# Ego System



## Dunginhawk (Jan 15, 2019)

So I am switching over from a rider (craftsman YT400) that ive had for about 8 years to an ego mower etc.
Ive recently bought the blower, snowblower, and the edger/trimmer Power head combo.

Ive read nothing but great things about EGO products, but I tell you the initial impressions they are leaving on me leaves something to be desired.
The snowblower was lost somewhere between Cali and me in Iowa. Its under investigation, meanwhile we have gotten a TON of snow and I could have really used it. So now Im waiting (cancelling actually) for an item that wont ever come. 
Great start.
Secondly the trimmer/edger/power plus head combo arrives in a package that is mangled. Upon opening it I find its USED. How in the world does something like that happen. Why would a company think a customer is OK buying a brand new item only to find its been used? No telling how many battery cycles etc, but the trimmer had obvious signs of use (chips in the plastic head, etc).
Not a good look if you ask me... Making me doubt my entire purchase.

The only shining light in all of this is that Home Depot credited me back 50$ for the snowblower and another $60 for the trimmer edger.
Their service is great... the rest... has really soured me on EGO


----------



## stotea (Jul 31, 2017)

It sounds like you bought everything through Home Depot. If so, none of those issues are Ego's fault, right?


----------



## stotea (Jul 31, 2017)

It sounds like you bought everything through Home Depot. If so, none of those issues is Ego's fault, right?


----------



## Dunginhawk (Jan 15, 2019)

from what Home depot tells me it actually ships (these items) from ego directly when its a shipable item like these were..that info could be totally wrong.
Either way, its a pretty crappy way to start


----------



## walk1355 (May 31, 2018)

I'm sorry you are having this bad experience. About a month ago I ordered a trimmer, edger, an extra trimmer attachment (so I could add my power rotary scissor head), and a pole saw attachment from home depot. everything arrived in perfect condition and was new. Just wanted to add my experience so others know it's not all bad from ego.


----------



## Dunginhawk (Jan 15, 2019)

All good man... 100000 reviews cant be wrong... Im sure the products are amazing, I dont doubt that one big. IN fact the blower just knocked over a jenga tower from 30 ft... Dad was proud, kids, not so much


----------



## walk1355 (May 31, 2018)

Dunginhawk said:


> All good man... 100000 reviews cant be wrong... Im sure the products are amazing, I dont doubt that one big. IN fact the blower just knocked over a jenga tower from 30 ft... Dad was proud, kids, not so much


I'd shove this right back on home depot. It's lame they are blaming the manufacturer. You gave your money to HD, it's HD problem. They should do better checks on their vendors.

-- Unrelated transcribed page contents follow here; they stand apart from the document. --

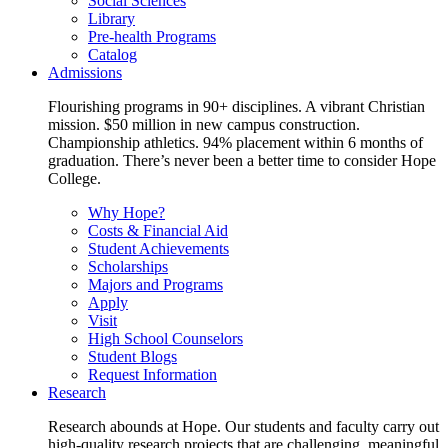
Social Sciences
Library
Pre-health Programs
Catalog
Admissions
Flourishing programs in 90+ disciplines. A vibrant Christian
mission. $50 million in new campus construction.
Championship athletics. 94% placement within 6 months of
graduation. There’s never been a better time to consider Hope
College.
Why Hope?
Costs & Financial Aid
Student Achievements
Scholarships
Majors and Programs
Apply
Visit
High School Counselors
Student Blogs
Request Information
Research
Research abounds at Hope. Our students and faculty carry out
high-quality research projects that are challenging, meaningful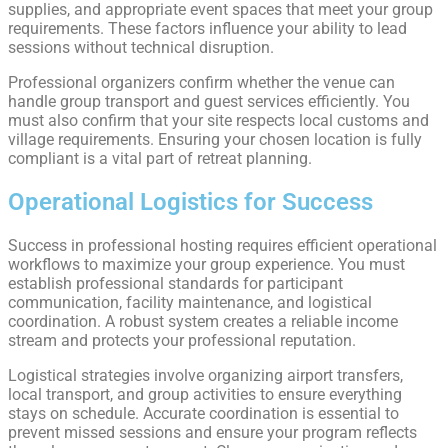
supplies, and appropriate event spaces that meet your group
requirements. These factors influence your ability to lead
sessions without technical disruption.
Professional organizers confirm whether the venue can
handle group transport and guest services efficiently. You
must also confirm that your site respects local customs and
village requirements. Ensuring your chosen location is fully
compliant is a vital part of retreat planning.
Operational Logistics for Success
Success in professional hosting requires efficient operational
workflows to maximize your group experience. You must
establish professional standards for participant
communication, facility maintenance, and logistical
coordination. A robust system creates a reliable income
stream and protects your professional reputation.
Logistical strategies involve organizing airport transfers,
local transport, and group activities to ensure everything
stays on schedule. Accurate coordination is essential to
prevent missed sessions and ensure your program reflects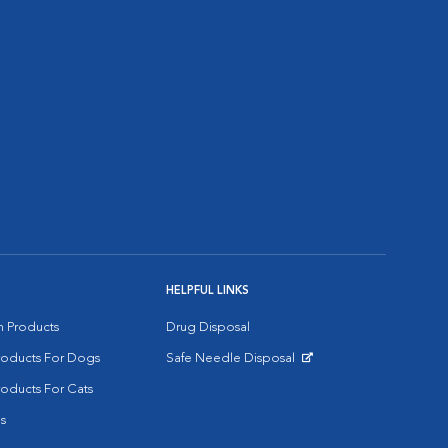
HELPFUL LINKS
on Products
Drug Disposal
Products For Dogs
Safe Needle Disposal
Opens in New Window
roducts For Cats
s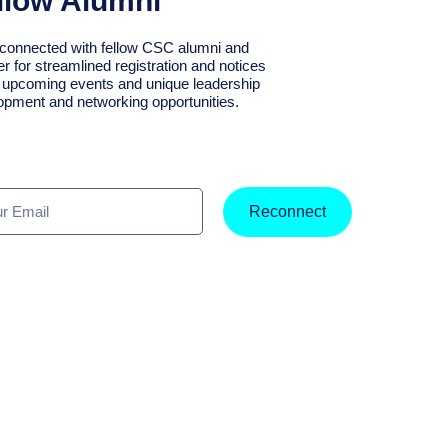
llow Alumni
connected with fellow CSC alumni and
er for streamlined registration and notices
r upcoming events and unique leadership
opment and networking opportunities.
Reconnect
l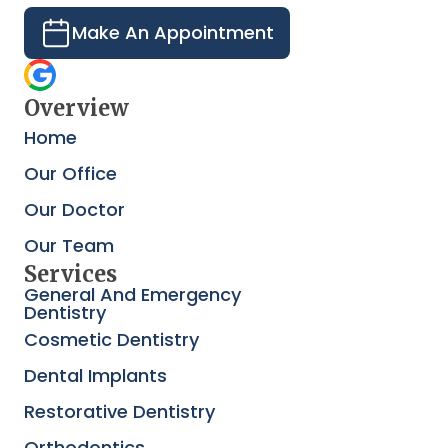
Make An Appointment
Overview
Home
Our Office
Our Doctor
Our Team
Services
General And Emergency
Dentistry
Cosmetic Dentistry
Dental Implants
Restorative Dentistry
Orthodontics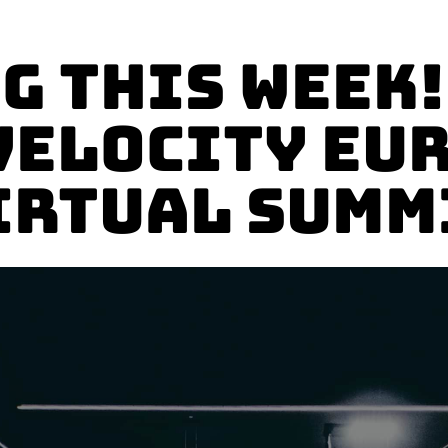
g This Week!
Velocity Eu
irtual Summ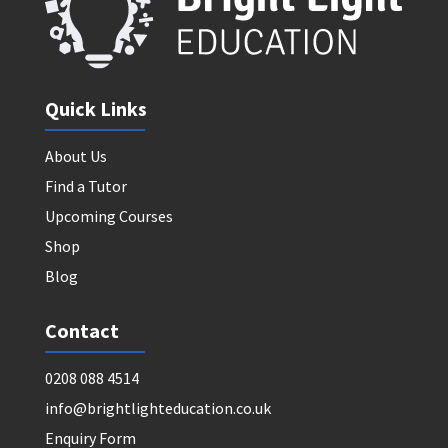
Quick Links
About Us
Find a Tutor
Upcoming Courses
Shop
Blog
Contact
0208 088 4514
info@brightlighteducation.co.uk
Enquiry Form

I work for a food manufacturing company that uses ingredients manufactured by other companies. When there is a recall and it's because of on of our suppliers ingredients my company takes full responsibility because it's our job to make sure we are using good suppliers...


----------



## Dunginhawk (Jan 15, 2019)

well they did give me essentially 110$ off the price of them.. but yes.. I have not been thrilled with HD more than ego. Winter is about over and I have a snow blower (a monster 27" columbia that does great) just wanting to speed up the transition


----------



## stotea (Jul 31, 2017)

Dunginhawk said:


> from what Home depot tells me it actually ships (these items) from ego directly when its a shipable item like these were..that info could be totally wrong.
> Either way, its a pretty crappy way to start


Gotcha. Yeah, it's unfortunate either way. Hopefully it all works out well for you in the long run.


----------



## joeker (Oct 4, 2018)

walk1355 said:


> I'm sorry you are having this bad experience. About a month ago I ordered a trimmer, edger, an extra trimmer attachment (so I could add my power rotary scissor head), and a pole saw attachment from home depot. everything arrived in perfect condition and was new. Just wanted to add my experience so others know it's not all bad from ego.

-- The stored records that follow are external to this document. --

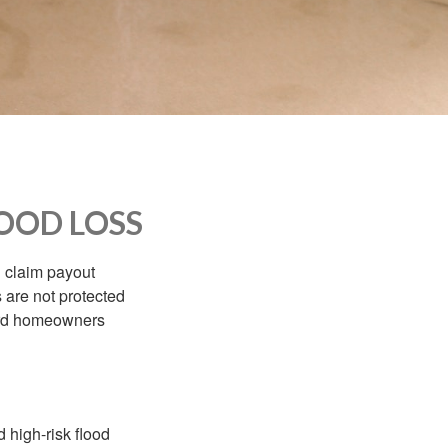
OOD LOSS
d claim payout
 are not protected
dard homeowners
 high-risk flood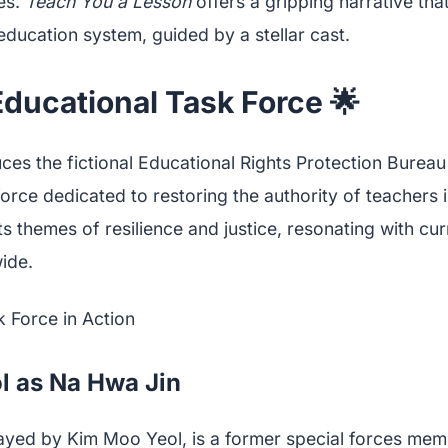
es.
Teach You a Lesson
offers a gripping narrative that
education system, guided by a stellar cast.
ducational Task Force 🌟
es the fictional Educational Rights Protection Bureau
rce dedicated to restoring the authority of teachers i
ts themes of resilience and justice, resonating with cu
ide.
l as Na Hwa Jin
ayed by Kim Moo Yeol, is a former special forces mem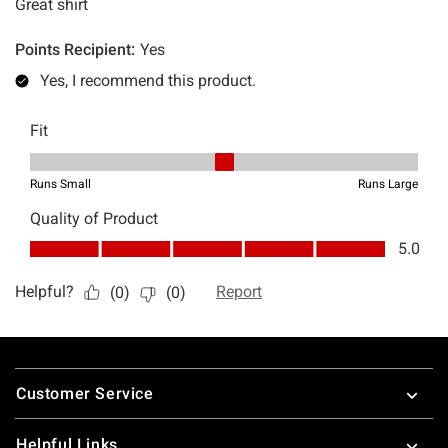
Footer
Customer Service
Helpful Links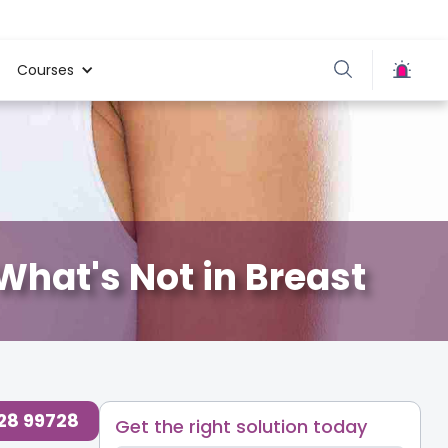
Courses
hat's Not in Breast
728 99728
Get the right solution today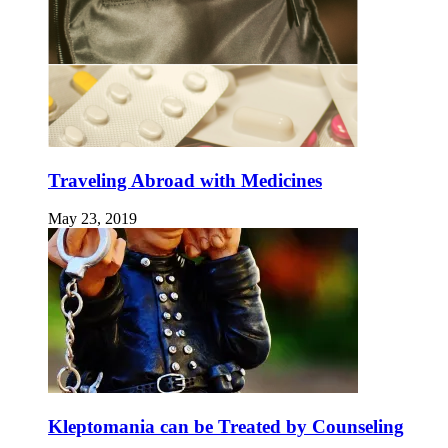
Traveling Abroad with Medicines
May 23, 2019
Kleptomania can be Treated by Counseling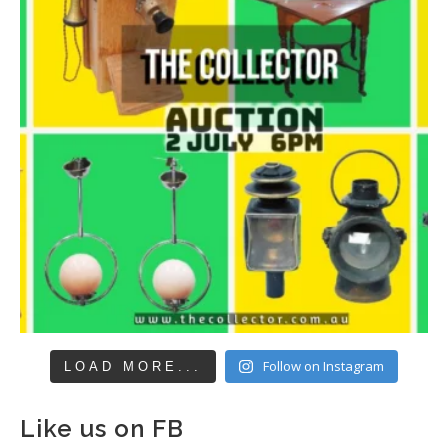
Follow on Instagram
LOAD MORE...
Like us on FB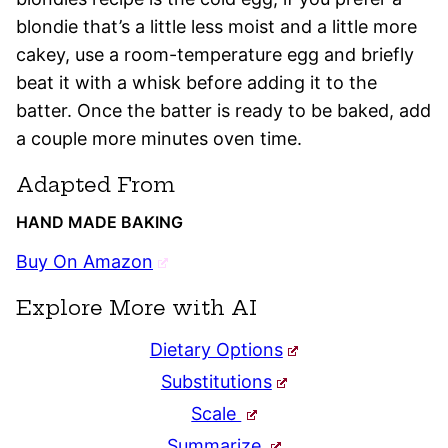
blondie that’s a little less moist and a little more
cakey, use a room-temperature egg and briefly
beat it with a whisk before adding it to the
batter. Once the batter is ready to be baked, add
a couple more minutes oven time.
Adapted From
HAND MADE BAKING
Buy On Amazon
Explore More with AI
Dietary Options
Substitutions
Scale
Summarize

@walk1355 , how do you like the trimmer and edger?? I'm currently running the Dewalt 20V brushless string trimmer for trimming/edging and I'm highly considering trading up to that system.


----------



## walk1355 (May 31, 2018)

@joeker I like it. It has plenty of power. It drives the power rotary scissors very well also, which is a pretty big piece of equipment in my opinion.


----------



## NateClark (Oct 30, 2017)

walk1355 said:


> @joeker I like it. It has plenty of power. It drives the power rotary scissors very well also, which is a pretty big piece of equipment in my opinion.

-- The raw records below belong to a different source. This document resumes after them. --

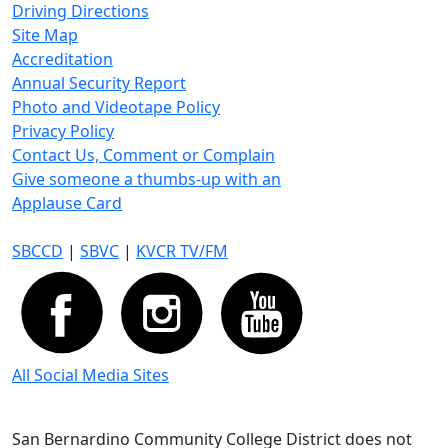
Driving Directions
Site Map
Accreditation
Annual Security Report
Photo and Videotape Policy
Privacy Policy
Contact Us, Comment or Complain
Give someone a thumbs-up with an
Applause Card
SBCCD
|
SBVC
|
KVCR TV/FM
All Social Media Sites
San Bernardino Community College District does not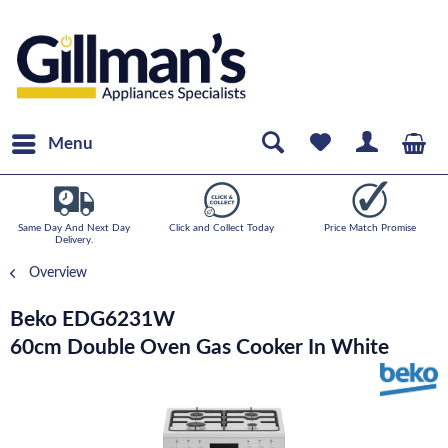
Menu
Same Day And Next Day
Click and Collect Today
Price Match Promise
Delivery.
Overview
Beko EDG6231W
60cm Double Oven Gas Cooker In White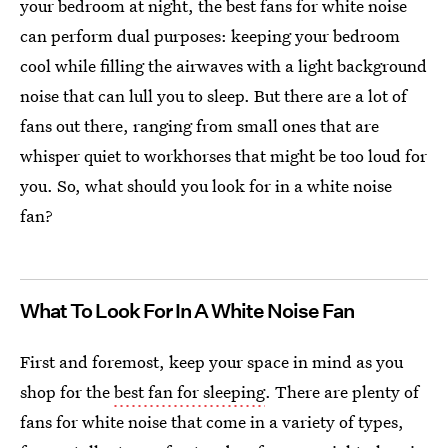
your bedroom at night, the best fans for white noise
can perform dual purposes: keeping your bedroom
cool while filling the airwaves with a light background
noise that can lull you to sleep. But there are a lot of
fans out there, ranging from small ones that are
whisper quiet to workhorses that might be too loud for
you. So, what should you look for in a white noise
fan?
What To Look For In A White Noise Fan
First and foremost, keep your space in mind as you
shop for the
best fan for sleeping
. There are plenty of
fans for white noise that come in a variety of types,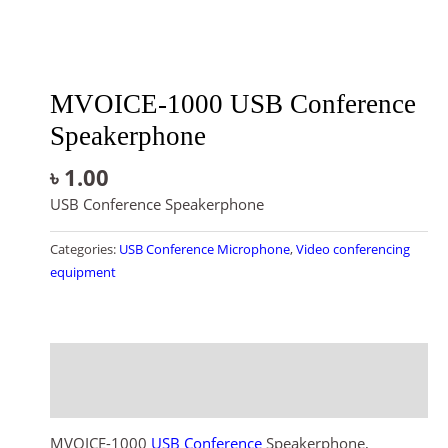
MVOICE-1000 USB Conference
Speakerphone
৳
1.00
USB Conference Speakerphone
Categories:
USB Conference Microphone
,
Video conferencing
equipment
Description
Reviews (0)
MVOICE-1000
USB Conference
Speakerphone,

From looking at Amazon reviews, it seems like a few individuals have had problems with the edger attachment - is this anything you can speak to, or has it been pretty smooth sailing?


----------



## walk1355 (May 31, 2018)

NateClark said:


> walk1355 said:
> 
> 
> > @joeker I like it. It has plenty of power. It drives the power rotary scissors very well also, which is a pretty big piece of equipment in my opinion.
> ...


It works fine for me. I went and looked at the amazon reviews for the edger attachment. There are 9 reviews total and only one of them mentions a problem. I think he may have been trying to use his edger as a trencher...that's not what they are designed to do.


----------